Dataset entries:
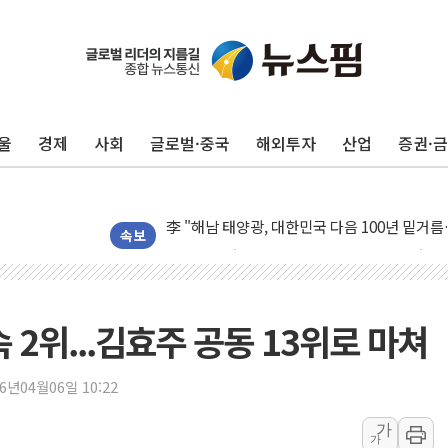
뉴욕증시 개장 전 특징주...아틀라시안·클
보훈부, 미 DPAA와 MOU… "6·25 미군 실종
울
경제
사회
글로벌·중국
해외투자
산업
증권·
트럼프 "금리 내려야"…파월 때와 달리 워시엔
특정 정치인 측근 포항시 정책특보 내정설...포
李 "해남 태양광, 대한민국 다음 100년 밑거
李 대통령, '6시간 마라톤 부동산 2차 회의' 
속보
트럼프, 中 겨냥 폴리실리콘 관세 15% 부과
[사진] 빈살만과 에르도안의 만남
이란와이어 "이란 최고지도자 위독…곧 사망해
속 2위...김효주 공동 13위로 마쳐
남동발전, 해남군에 국내 최대 규모 400MW 
[인도증시] 중동 불안 속 유가 상승에 소폭 하락
26년04월06일 10:22
황희 '폐버스 청년주택' SNS 글 역풍에 "정부
가
가
폭염 누그러지고 가뭄 숙지나...경북동해안권 8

EXERCISE OBJECTIVE: Set down the records above exactly, leaving out pictures.

EXERCISE OUTPUT:
뉴욕증시 개장 전 특징주...아틀라시안·클
보훈부, 미 DPAA와 MOU… "6·25 미군 실종
울
경제
사회
글로벌·중국
해외투자
산업
증권·
트럼프 "금리 내려야"…파월 때와 달리 워시엔
특정 정치인 측근 포항시 정책특보 내정설...포
李 "해남 태양광, 대한민국 다음 100년 밑거
李 대통령, '6시간 마라톤 부동산 2차 회의' 
속보
트럼프, 中 겨냥 폴리실리콘 관세 15% 부과
[사진] 빈살만과 에르도안의 만남
이란와이어 "이란 최고지도자 위독…곧 사망해
속 2위...김효주 공동 13위로 마쳐
남동발전, 해남군에 국내 최대 규모 400MW 
[인도증시] 중동 불안 속 유가 상승에 소폭 하락
26년04월06일 10:22
황희 '폐버스 청년주택' SNS 글 역풍에 "정부
가
가
폭염 누그러지고 가뭄 숙지나...경북동해안권 8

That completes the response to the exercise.